Aside from Patton, the film is dependent upon its script and director Deon Taylor to work, and I still can’t determine if it’s a success or not. By that very admission, I suppose I’m suggesting that it’s very much not a success, but I don’t consider the film to be entirely without merit. As a suspense thriller, it’s rather effective, with well-crafted mood and atmosphere and acceptable pacing (it takes a few minutes to rev up, but it gets there without too much delay). And it does bring attention to the oft-overlooked problem of sex trafficking, even as it’s coincidentally been in the news, lately, thanks to the alleged shocking involvement of former “Smallville” actress Allison Mack in a sex trafficking ring of her own.
But at the same time, Taylor can’t seem to determine if he wants the film to be a public service announcement or entertaining schlock (and I use that word lovingly. Nothing wrong with a little schlock.). The apparent message of the film was evident early on (the name of the film, after all, is Traffik, silly spelling or not) but as I found myself enjoying the suspenseful nature of what was playing out on the screen, I felt an immediate twinge of guilt. This sort of thing is actually happening. Am I supposed to be “enjoying” this filmgoing experience or not? I honestly have no idea.

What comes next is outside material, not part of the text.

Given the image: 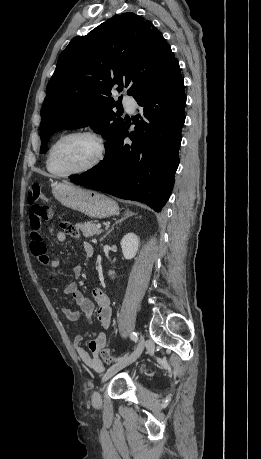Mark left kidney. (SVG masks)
Here are the masks:
<instances>
[{"label": "left kidney", "instance_id": "5707ae66", "mask_svg": "<svg viewBox=\"0 0 261 459\" xmlns=\"http://www.w3.org/2000/svg\"><path fill=\"white\" fill-rule=\"evenodd\" d=\"M120 244L125 259L130 260L134 258L138 251L139 238L133 233H128L122 238ZM114 274V271H109V275L112 276Z\"/></svg>", "mask_w": 261, "mask_h": 459}]
</instances>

And then there’s the third act twist that isn’t a twist. It’s a predictably-Hollywood overused plot device that I saw coming in the first act (and you will, too). It’s not that the story point doesn’t make sense; it actually kind of does. But it’s been done so many times that, by now, Taylor and other filmmakers should be making a point of navigating around these sorts of tropes in order to give audiences something different and unexpected while staying true to their creative goals. It can be done. It could have been done here. But Taylor got lazy under the guise of maintaining artistic integrity.

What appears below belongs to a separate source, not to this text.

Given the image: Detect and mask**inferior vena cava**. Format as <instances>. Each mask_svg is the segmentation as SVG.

So, I guess Traffik is a guiltily enjoyable, utterly average film. It’s captivating and easy to pay attention to, though it also suffers from an identity crisis, at war with itself over what it’s setting out to achieve. Patton shows some chops, after powering through a couple of weak moments, and Taylor has a good eye, but the subject matter deserves a stronger commitment and a deeper focus in order to carry any measure of substantial weight. Fans of thrillers will probably find something to enjoy here, though they may be questioning what that says about them, later.